The project uses **aggregated public reporting data**, not individual student records or personally identifiable information.

---

## Technology Stack

| Tool | Application |
| -------------------- | --------------------------------------------------------------------------------------------------------- |
| **R** | File inventory, data cleaning, table combination, validation, reporting figures, and scorecard generation |
| **PostgreSQL / SQL** | Exploratory queries, reusable reporting views, and dashboard-ready KPI tables |
| **Tableau** | Executive dashboard development |
| **CSV outputs** | File inventory and processed reporting exports |
| **PNG outputs** | Portfolio-ready scorecards, figures, dashboard previews, and executive memo |

---

## Reporting Workflow

```text
Raw NCES/IPEDS Reporting Workbooks

File Inventory and Coverage Review

R Cleaning and Standardization

Data Quality and Validation Checks

Combined Reporting Tables

PostgreSQL Reporting Views

Tableau Dashboard + Reporting Figures

Executive Memo + Quality Scorecards
```

### Validation Checks Demonstrated

The pipeline includes checks for:

* Expected workbook availability
* Duplicate dataset-year workbooks
* Unreadable source workbooks
* Duplicate combined reporting records
* Numeric missingness and coded missing values
* Invalid negative numeric values
* Rates outside the valid 0–100% range
* Awards demographic reconciliation
* Enrollment demographic and status reconciliation
* Financial-aid net-price reconciliation
* Retention-rate reconciliation

---

## Key Results

| Reporting Metric | Result |
| -------------------------------------------- | ----------------------: |
| Reporting tables processed | 6 |
| Aggregated reporting rows processed | 1,177 |
| Reporting years covered | 2018–19 through 2023–24 |
| Combined numeric cells evaluated | 12,404 |
| Combined numeric cells coded missing | 220 |
| Combined numeric missingness rate | 1.8% |
| Duplicate combined records identified | 0 |
| Invalid negative values identified | 0 |
| Out-of-range rate values identified | 0 |
| Raw published data cells evaluated | 12,164 |
| Missing expected raw workbooks | 0 |
| Unreadable raw workbooks | 0 |
| Reconciliation failures in validation checks | 0 |

---

## Skills Demonstrated

This project demonstrates experience relevant to institutional research, university analytics, and reporting analyst positions:

* Creating a reproducible reporting workflow across multiple public data sources
* Cleaning, standardizing, and combining higher-education reporting tables
* Developing SQL reporting views for dashboard-ready measures
* Designing automated data-quality and reconciliation checks
* Identifying missingness and documenting reporting limitations
* Producing stakeholder-facing dashboards and executive summaries
* Communicating technical results to nontechnical audiences
* Organizing code, data, outputs, and documentation for reproducibility

---

## Reporting Limitations

* The project uses aggregated public reporting data rather than student-level administrative records.
* Reporting availability varies by metric and academic year.
* Some missing subgroup values were retained as documented data-quality findings and excluded from affected calculations.
* The dashboard preview presents selected KPIs for an executive overview, while other reporting outputs summarize the broader available reporting window.
* Results are descriptive reporting indicators and should not be interpreted as causal findings.

---

## Portfolio Takeaway

This project is not only an analysis of higher-education data.
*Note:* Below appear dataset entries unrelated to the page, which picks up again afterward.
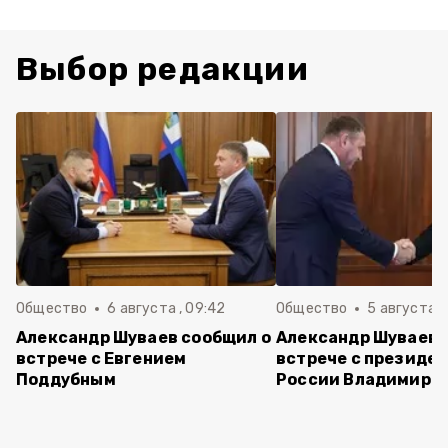
Выбор редакции
Общество
6 августа , 09:42
Общество
5 августа , 
Александр Шуваев сообщил о
Александр Шуваев 
встрече с Евгением
встрече с президе
Поддубным
России Владимиро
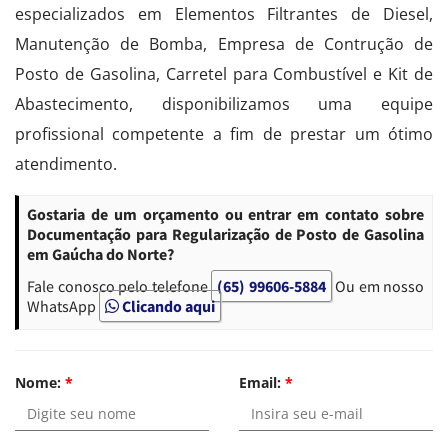
especializados em Elementos Filtrantes de Diesel,
Manutenção de Bomba, Empresa de Contrução de
Posto de Gasolina, Carretel para Combustível e Kit de
Abastecimento, disponibilizamos uma equipe
profissional competente a fim de prestar um ótimo
atendimento.
Gostaria de um orçamento ou entrar em contato sobre
Documentação para Regularização de Posto de Gasolina
em Gaúcha do Norte?
Fale conosco pelo telefone
(65) 99606-5884
Ou em nosso
WhatsApp
Clicando aqui
Nome:
*
Email:
*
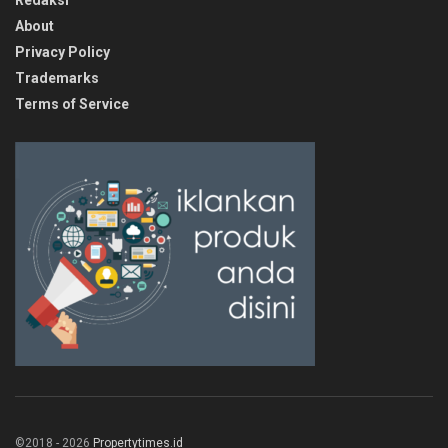
About
Privacy Policy
Trademarks
Terms of Service
©2018 - 2026
Propertytimes.id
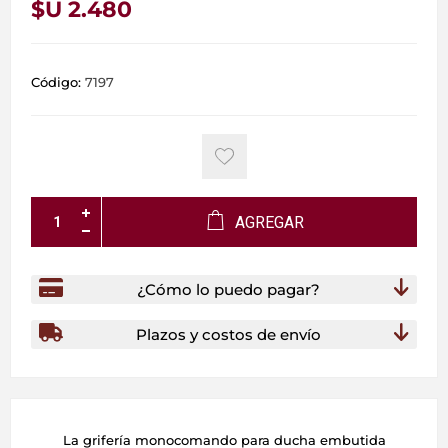
$U 2.480
Código:
7197
AGREGAR
¿Cómo lo puedo pagar?
Plazos y costos de envío
La grifería monocomando para ducha embutida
It is a small reporting system designed to demonstrate how recurring institutional questions can be answered through:

* Structured source-data management
* Repeatable cleaning and validation
* SQL-based reporting logic
* Executive-facing dashboards
* Transparent data-quality documentation
* Clear communication of findings and limitations

The final deliverables show the full workflow from public reporting files to decision-ready metrics.

---

## License

See the repository `LICENSE` file for usage terms.